Brief
Where the records below begin, start copying, and stop after the line that contains "даже не подозревали!"; reproduce every line exactly but omit pictures.

Data to use
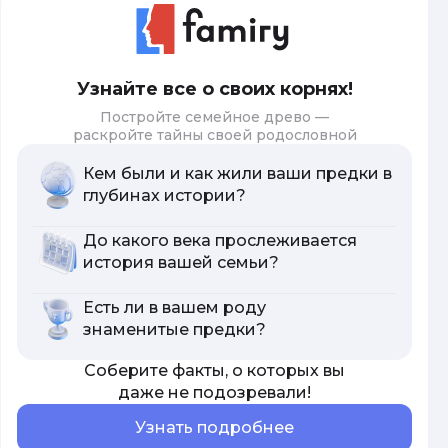
Узнайте все о своих корнях!
Постройте семейное древо —
раскройте тайны своей родословной
Кем были и как жили ваши предки в
глубинах истории?
До какого века прослеживается
история вашей семьи?
Есть ли в вашем роду
знаменитые предки?
Соберите факты, о которых вы
даже не подозревали!
Узнать подробнее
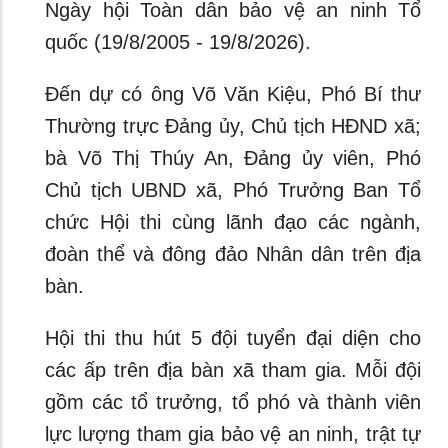
Ngày hội Toàn dân bảo vệ an ninh Tổ
quốc (19/8/2005 - 19/8/2026).
Đến dự có ông Võ Văn Kiệu, Phó Bí thư
Thường trực Đảng ủy, Chủ tịch HĐND xã;
bà Võ Thị Thúy An, Đảng ủy viên, Phó
Chủ tịch UBND xã, Phó Trưởng Ban Tổ
chức Hội thi cùng lãnh đạo các ngành,
đoàn thể và đông đảo Nhân dân trên địa
bàn.
Hội thi thu hút 5 đội tuyển đại diện cho
các ấp trên địa bàn xã tham gia. Mỗi đội
gồm các tổ trưởng, tổ phó và thành viên
lực lượng tham gia bảo vệ an ninh, trật tự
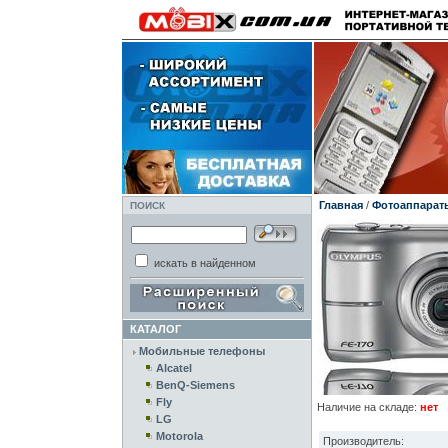
Главная
/
Фотоаппарат
ПОИСК
искать в найденном
КАТАЛОГ
Мобильные телефоны
Alcatel
BenQ-Siemens
Fly
Наличие на складе:
нет
LG
Motorola
Производитель:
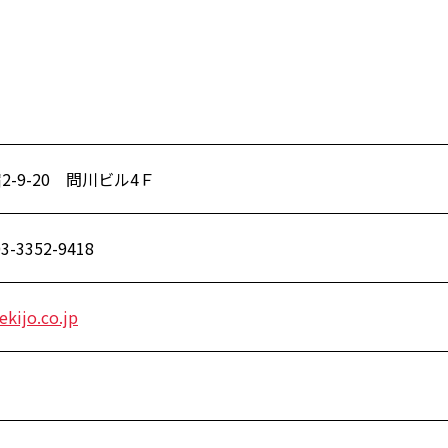
-9-20 問川ビル4Ｆ
3-3352-9418
kijo.co.jp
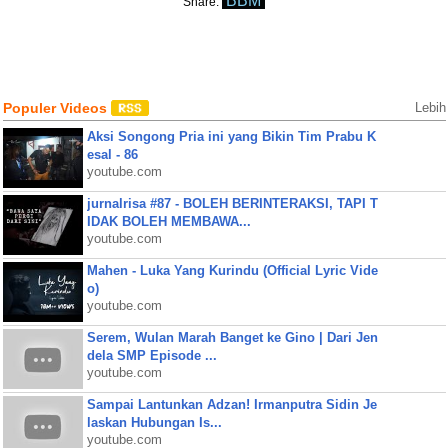
BBM
Share:
Populer Videos
Lebih
Aksi Songong Pria ini yang Bikin Tim Prabu K
esal - 86
youtube.com
jurnalrisa #87 - BOLEH BERINTERAKSI, TAPI T
IDAK BOLEH MEMBAWA...
youtube.com
Mahen - Luka Yang Kurindu (Official Lyric Vide
o)
youtube.com
Serem, Wulan Marah Banget ke Gino | Dari Jen
dela SMP Episode ...
youtube.com
Sampai Lantunkan Adzan! Irmanputra Sidin Je
laskan Hubungan Is...
youtube.com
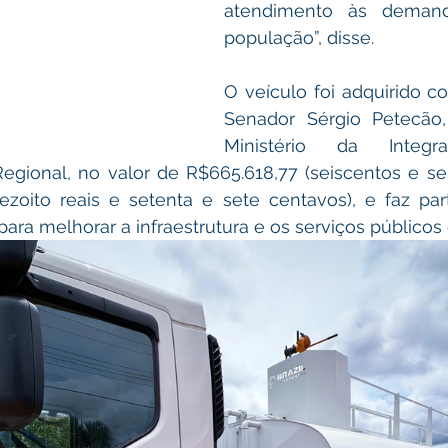
atendimento às demand
população”, disse.
O veículo foi adquirido c
Senador Sérgio Petecão,
Ministério da Integ
gional, no valor de R$665.618,77 (seiscentos e ses
ezoito reais e setenta e sete centavos), e faz par
para melhorar a infraestrutura e os serviços públicos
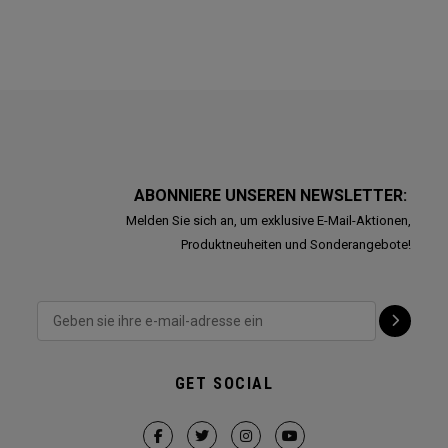
ABONNIERE UNSEREN NEWSLETTER:
Melden Sie sich an, um exklusive E-Mail-Aktionen,
Produktneuheiten und Sonderangebote!
GET SOCIAL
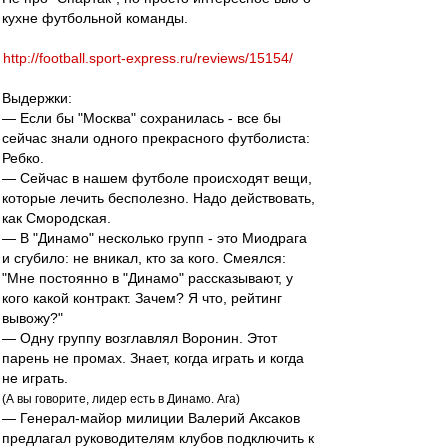
кухне футбольной команды.
http://football.sport-express.ru/reviews/15154/
Выдержки:
— Если бы "Москва" сохранилась - все бы
сейчас знали одного прекрасного футболиста:
Ребко.
— Сейчас в нашем футболе происходят вещи,
которые лечить бесполезно. Надо действовать,
как Смородская.
— В "Динамо" несколько групп - это Миодрага
и сгубило: не вникал, кто за кого. Смеялся:
"Мне постоянно в "Динамо" рассказывают, у
кого какой контракт. Зачем? Я что, рейтинг
вывожу?"
— Одну группу возглавлял Воронин. Этот
парень не промах. Знает, когда играть и когда
не играть.
(А вы говорите, лидер есть в Динамо. Ага)
— Генерал-майор милиции Валерий Аксаков
предлагал руководителям клубов подключить к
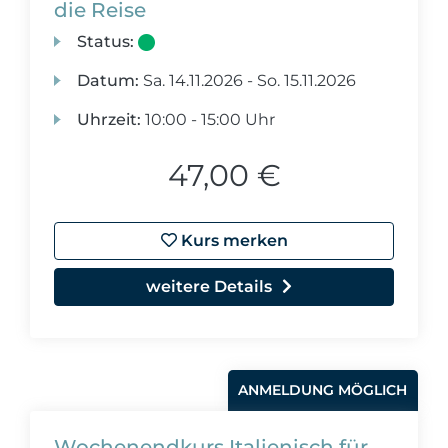
die Reise
Status:
Datum:
Sa.
14.11.2026 -
So.
15.11.2026
Uhrzeit:
10:00 - 15:00 Uhr
47,00 €
Kurs merken
weitere Details
ANMELDUNG MÖGLICH
Wochenendkurs Italienisch für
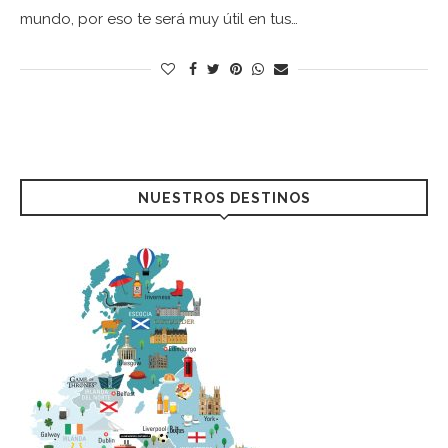
mundo, por eso te será muy útil en tus…
NUESTROS DESTINOS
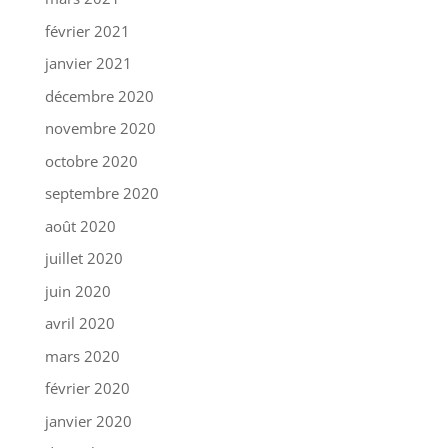
février 2021
janvier 2021
décembre 2020
novembre 2020
octobre 2020
septembre 2020
août 2020
juillet 2020
juin 2020
avril 2020
mars 2020
février 2020
janvier 2020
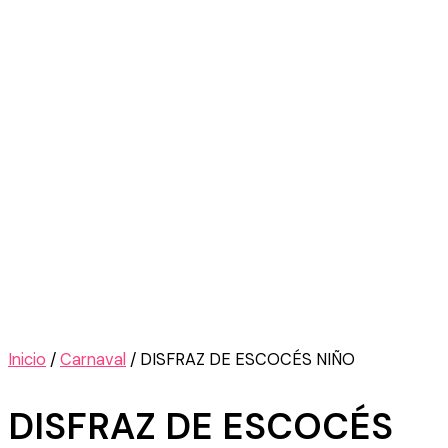
Inicio
/
Carnaval
/ DISFRAZ DE ESCOCÉS NIÑO
DISFRAZ DE ESCOCÉS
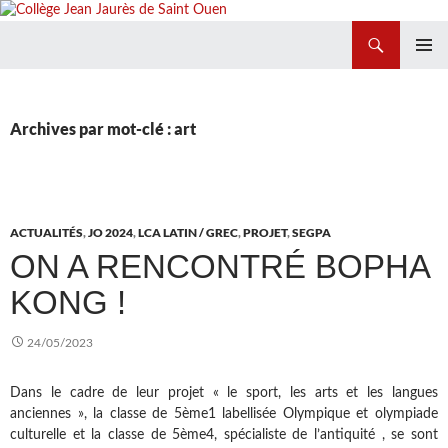
Recherche
Collège Jean Jaurès de Saint Ouen
ALLER
MENU
AU
PRINCI
CONTENU
Archives par mot-clé : art
ACTUALITÉS
,
JO 2024
,
LCA LATIN / GREC
,
PROJET
,
SEGPA
ON A RENCONTRÉ BOPHA
KONG !
24/05/2023
Dans le cadre de leur projet « le sport, les arts et les langues
anciennes », la classe de 5ème1 labellisée Olympique et olympiade
culturelle et la classe de 5ème4, spécialiste de l’antiquité , se sont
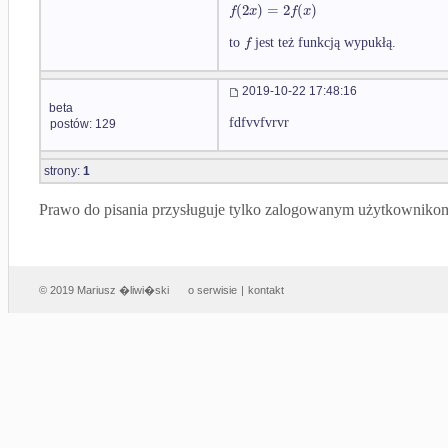
(
2
)
=
2
(
)
f
x
f
x
f
to
jest też funkcją wypukłą.
2019-10-22 17:48:16
beta
fdfvvfvrvr
postów: 129
strony:
1
Prawo do pisania przysługuje tylko zalogowanym użytkowniko
© 2019 Mariusz �liwi�ski
o serwisie
|
kontakt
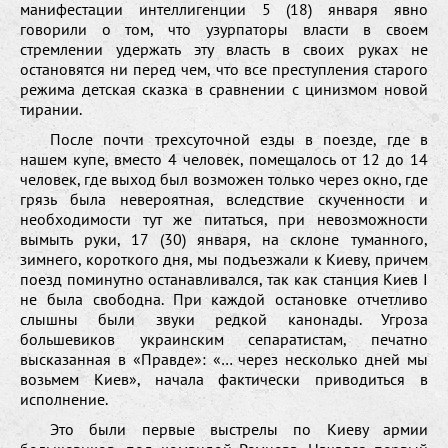
манифестации интеллигенции 5 (18) января явно
говорили о том, что узурпаторы власти в своем
стремлении удержать эту власть в своих руках не
остановятся ни перед чем, что все преступления старого
режима детская сказка в сравнении с цинизмом новой
тирании.
После почти трехсуточной езды в поезде, где в
нашем купе, вместо 4 человек, помещалось от 12 до 14
человек, где выход был возможен только через окно, где
грязь была невероятная, вследствие скученности и
необходимости тут же питаться, при невозможности
вымыть руки, 17 (30) января, на склоне туманного,
зимнего, короткого дня, мы подъезжали к Киеву, причем
поезд поминутно останавливался, так как станция Киев I
не была свободна. При каждой остановке отчетливо
слышны были звуки редкой канонады. Угроза
большевиков украинским сепаратистам, печатно
высказанная в «Правде»: «… через несколько дней мы
возьмем Киев», начала фактически приводиться в
исполнение.
Это были первые выстрелы по Киеву армии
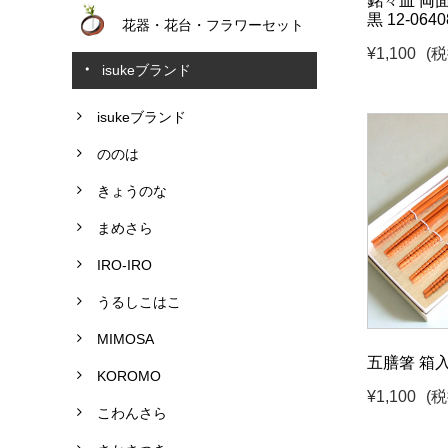
銘々皿 両
黒 12-0640
花器・花台・フラワーセット
¥1,100
(税
isukeブランド
isukeブランド
ののは
きょうのな
まめさら
IRO-IRO
うるしこはこ
MIMOSA
五膳箸 箱
KOROMO
¥1,100
(税
こわんさら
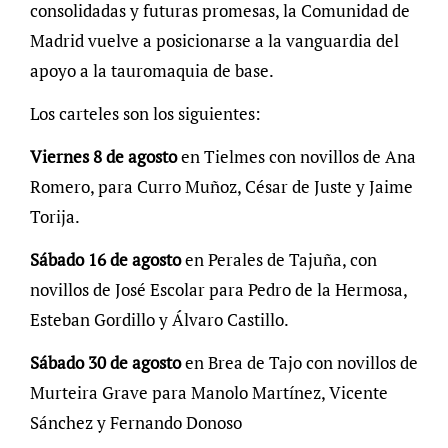
consolidadas y futuras promesas, la Comunidad de
Madrid vuelve a posicionarse a la vanguardia del
apoyo a la tauromaquia de base.
Los carteles son los siguientes:
Viernes 8 de agosto
en Tielmes con novillos de Ana
Romero, para Curro Muñoz, César de Juste y Jaime
Torija.
Sábado 16 de agosto
en Perales de Tajuña, con
novillos de José Escolar para Pedro de la Hermosa,
Esteban Gordillo y Álvaro Castillo.
Sábado 30 de agosto
en Brea de Tajo con novillos de
Murteira Grave para Manolo Martínez, Vicente
Sánchez y Fernando Donoso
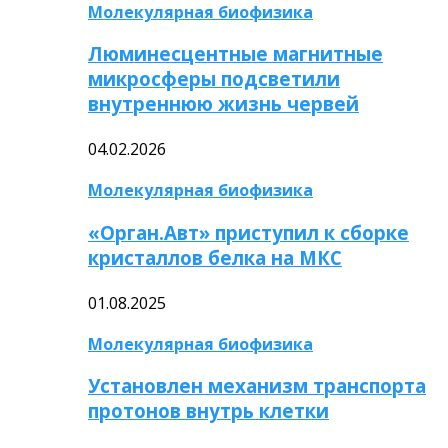
Молекулярная биофизика
Люминесцентные магнитные
микросферы подсветили
внутреннюю жизнь червей
04.02.2026
Молекулярная биофизика
«Орган.Авт» приступил к сборке
кристаллов белка на МКС
01.08.2025
Молекулярная биофизика
Установлен механизм транспорта
протонов внутрь клетки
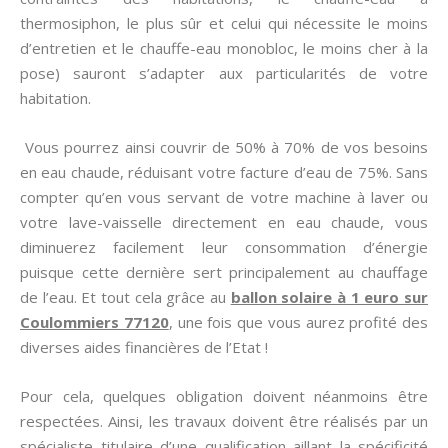
thermosiphon, le plus sûr et celui qui nécessite le moins
d’entretien et le chauffe-eau monobloc, le moins cher à la
pose) sauront s’adapter aux particularités de votre
habitation.
Vous pourrez ainsi couvrir de 50% à 70% de vos besoins
en eau chaude, réduisant votre facture d’eau de 75%. Sans
compter qu’en vous servant de votre machine à laver ou
votre lave-vaisselle directement en eau chaude, vous
diminuerez facilement leur consommation d’énergie
puisque cette dernière sert principalement au chauffage
de l’eau. Et tout cela grâce au
ballon solaire à 1 euro sur
Coulommiers 77120
, une fois que vous aurez profité des
diverses aides financières de l’Etat !
Pour cela, quelques obligation doivent néanmoins être
respectées. Ainsi, les travaux doivent être réalisés par un
spécialiste titulaire d’une qualification aillant la spécificité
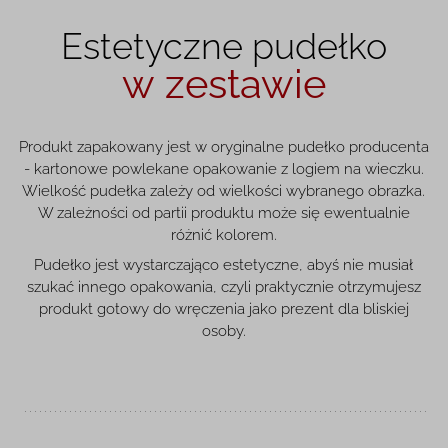
Estetyczne pudełko
w zestawie
Produkt zapakowany jest w oryginalne pudełko producenta
- kartonowe powlekane opakowanie z logiem na wieczku.
Wielkość pudełka zależy od wielkości wybranego obrazka.
W zależności od partii produktu może się ewentualnie
różnić kolorem.
Pudełko jest wystarczająco estetyczne, abyś nie musiał
szukać innego opakowania, czyli praktycznie otrzymujesz
produkt gotowy do wręczenia jako prezent dla bliskiej
osoby.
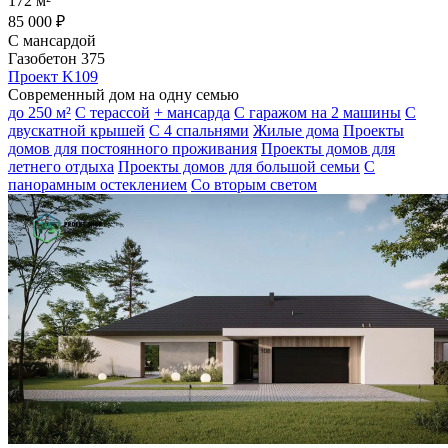
172 м²
85 000 ₽
С мансардой
Газобетон 375
Проект K109
Современный дом на одну семью
до 250 м²
С терассой
+ мансарда
С гаражом на 2 машины
С
двускатной крышей
С 4 спальнями
Жилые дома
Проекты
домов для постоянного проживания
Проекты домов для
летнего отдыха
Проекты домов для большой семьи
С
панорамным остеклением
Со вторым светом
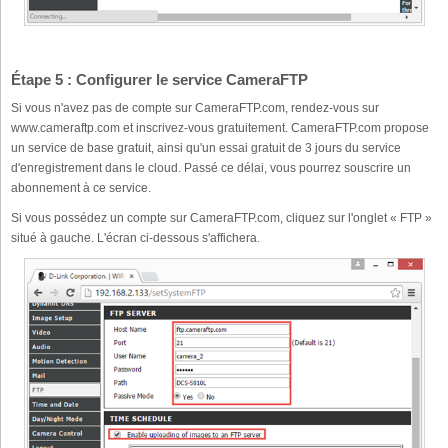
Étape 5 : Configurer le service CameraFTP
Si vous n'avez pas de compte sur CameraFTP.com, rendez-vous sur
www.cameraftp.com et inscrivez-vous gratuitement. CameraFTP.com propose
un service de base gratuit, ainsi qu'un essai gratuit de 3 jours du service
d'enregistrement dans le cloud. Passé ce délai, vous pourrez souscrire un
abonnement à ce service.
Si vous possédez un compte sur CameraFTP.com, cliquez sur l'onglet « FTP »
situé à gauche. L'écran ci-dessous s'affichera.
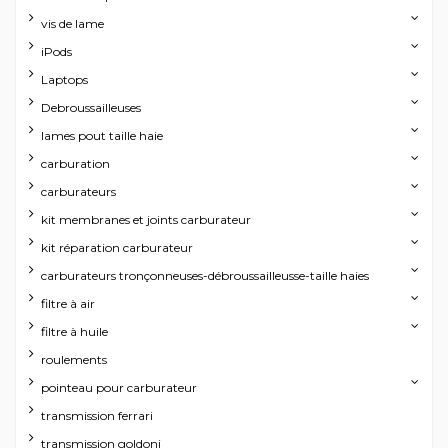
vis de lame
iPods
Laptops
Debroussailleuses
lames pout taille haie
carburation
carburateurs
kit membranes et joints carburateur
kit réparation carburateur
carburateurs tronçonneuses-débroussailleusse-taille haies
filtre à air
filtre à huile
roulements
pointeau pour carburateur
transmission ferrari
transmission goldoni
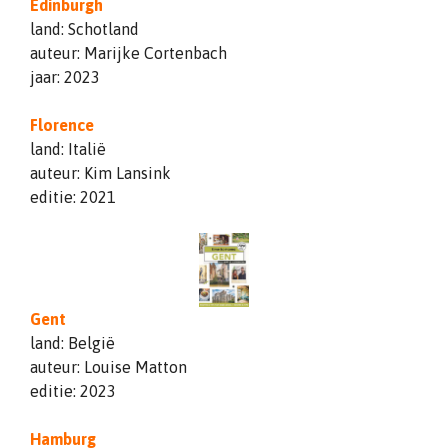
Edinburgh
land: Schotland
auteur: Marijke Cortenbach
jaar: 2023
Florence
land: Italië
auteur: Kim Lansink
editie: 2021
Gent
land: België
auteur: Louise Matton
editie: 2023
Hamburg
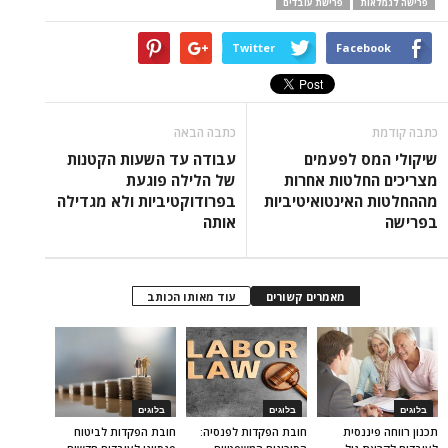
פרישה לגמלאות
פרישת עובדים
Twitter
Facebook
כתבה קודמת
כתבה הבאה
שיקולי המס לפעמים
עבודה עד השעות הקטנות
מצריכים החלטות אחרות
של הלילה פוגעת
מההחלטות האינטואיטיביות
בפרודוקטיביות ולא מגדילה
בפרישה
אותה
מאמרים קשורים
עוד מאותו הכותב
בלוגים
בלוגים
בלוגים
תכנון רווחה פיננסית
חובת הפקדות לפנסיה:
חובת הפקדות לביטוח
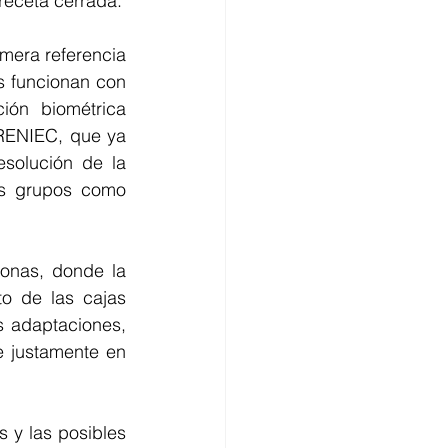
 receta cerrada.
era referencia 
s funcionan con 
ión biométrica 
 RENIEC, que ya 
solución de la 
s grupos como 
onas, donde la 
o de las cajas 
 adaptaciones, 
 justamente en 
 y las posibles 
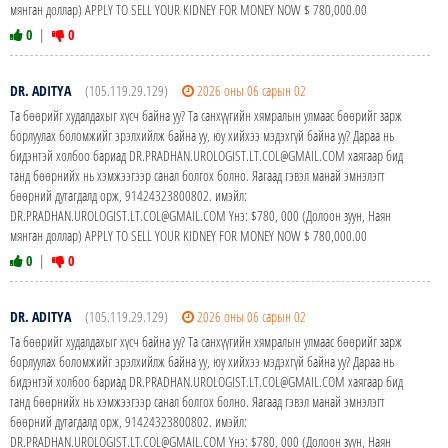
мянган доллар) APPLY TO SELL YOUR KIDNEY FOR MONEY NOW $ 780,000.00
0
|
0
DR. ADITYA
(105.119.29.129)
2026 оны 06 сарын 02
Та бөөрийг худалдахыг хүсч байна уу? Та санхүүгийн хямралын улмаас бөөрийг зарж
борлуулах боломжийг эрэлхийлж байна уу, юу хийхээ мэдэхгүй байна уу? Дараа нь
бидэнтэй холбоо бариад DR.PRADHAN.UROLOGIST.LT.COL@GMAIL.COM хаягаар бид
танд бөөрнийх нь хэмжээгээр санал болгох болно. Яагаад гэвэл манай эмнэлэгт
бөөрний дутагдалд орж, 91424323800802. имэйл:
DR.PRADHAN.UROLOGIST.LT.COL@GMAIL.COM Yнэ: $780, 000 (Долоон зуун, Наян
мянган доллар) APPLY TO SELL YOUR KIDNEY FOR MONEY NOW $ 780,000.00
0
|
0
DR. ADITYA
(105.119.29.129)
2026 оны 06 сарын 02
Та бөөрийг худалдахыг хүсч байна уу? Та санхүүгийн хямралын улмаас бөөрийг зарж
борлуулах боломжийг эрэлхийлж байна уу, юу хийхээ мэдэхгүй байна уу? Дараа нь
бидэнтэй холбоо бариад DR.PRADHAN.UROLOGIST.LT.COL@GMAIL.COM хаягаар бид
танд бөөрнийх нь хэмжээгээр санал болгох болно. Яагаад гэвэл манай эмнэлэгт
бөөрний дутагдалд орж, 91424323800802. имэйл:
DR.PRADHAN.UROLOGIST.LT.COL@GMAIL.COM Yнэ: $780, 000 (Долоон зуун, Наян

Written reply
Узнайте все о своих корнях!
Постройте семейное древо —
раскройте тайны своей родословной
Кем были и как жили ваши предки в
глубинах истории?
До какого века прослеживается
история вашей семьи?
Есть ли в вашем роду
знаменитые предки?
Соберите факты, о которых вы
даже не подозревали!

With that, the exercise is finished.